Task brief:
Below are records to repeat exactly. Omit the pictures from the copy.

-- Opening Marker --

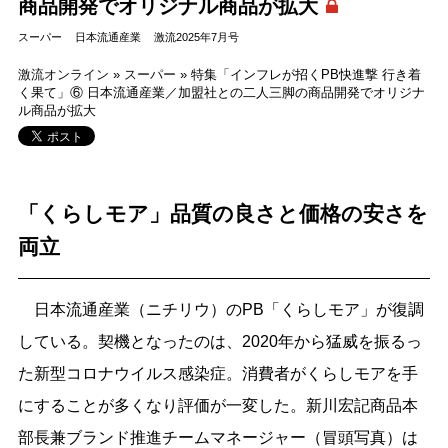
商品開発でオリジナル商品が拡大
スーパー
日本流通産業
激流2025年7月号
激流オンライン
»
スーパー
»
特集「インフレが招くPB快進撃 行き着
く果て」⑥ 日本流通産業／加盟社との二人三脚の商品開発でオリジナ
ル商品が拡大
「くらしモア」品質の良さと価格の安さを
両立
日本流通産業（ニチリウ）のPB「くらしモア」が復調
している。契機となったのは、2020年から猛威を振るっ
た新型コロナウイルス感染症。消費者がくらしモアを手
にすることが多くなり評価が一変した。新川宏記商品本
部長兼ブランド推進チームマネージャー（冒頭写真）は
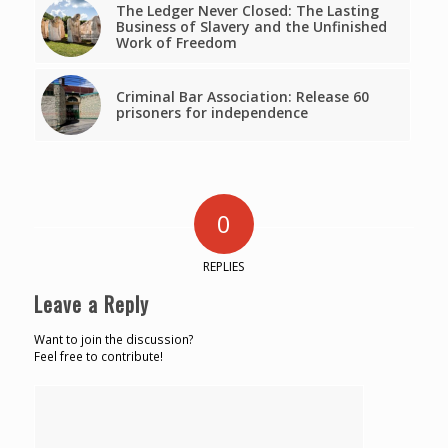
The Ledger Never Closed: The Lasting
Business of Slavery and the Unfinished
Work of Freedom
Criminal Bar Association: Release 60
prisoners for independence
0
REPLIES
Leave a Reply
Want to join the discussion?
Feel free to contribute!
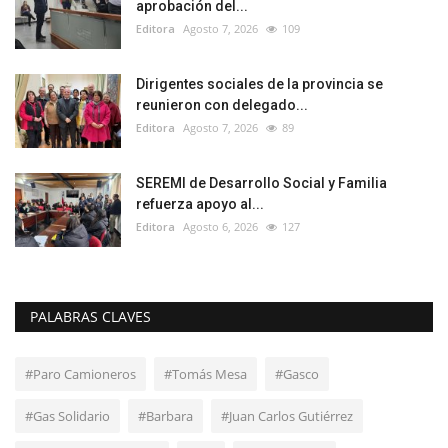
aprobación del...
Editora
Agosto 7, 2026
109
Dirigentes sociales de la provincia se
reunieron con delegado...
Editora
Agosto 7, 2026
89
SEREMI de Desarrollo Social y Familia
refuerza apoyo al...
Editora
Agosto 6, 2026
127
PALABRAS CLAVES
#Paro Camioneros
#Tomás Mesa
#Gasco
#Gas Solidario
#Barbara
#Juan Carlos Gutiérrez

-- Closing Marker --

Exercise solution:
商品開発でオリジナル商品が拡大
スーパー
日本流通産業
激流2025年7月号
激流オンライン
»
スーパー
»
特集「インフレが招くPB快進撃 行き着
く果て」⑥ 日本流通産業／加盟社との二人三脚の商品開発でオリジナ
ル商品が拡大
「くらしモア」品質の良さと価格の安さを
両立
日本流通産業（ニチリウ）のPB「くらしモア」が復調
している。契機となったのは、2020年から猛威を振るっ
た新型コロナウイルス感染症。消費者がくらしモアを手
にすることが多くなり評価が一変した。新川宏記商品本
部長兼ブランド推進チームマネージャー（冒頭写真）は
The Ledger Never Closed: The Lasting
Business of Slavery and the Unfinished
Work of Freedom
Criminal Bar Association: Release 60
prisoners for independence
0
REPLIES
Leave a Reply
Want to join the discussion?
Feel free to contribute!
aprobación del...
Editora
Agosto 7, 2026
109
Dirigentes sociales de la provincia se
reunieron con delegado...
Editora
Agosto 7, 2026
89
SEREMI de Desarrollo Social y Familia
refuerza apoyo al...
Editora
Agosto 6, 2026
127
PALABRAS CLAVES
#Paro Camioneros
#Tomás Mesa
#Gasco
#Gas Solidario
#Barbara
#Juan Carlos Gutiérrez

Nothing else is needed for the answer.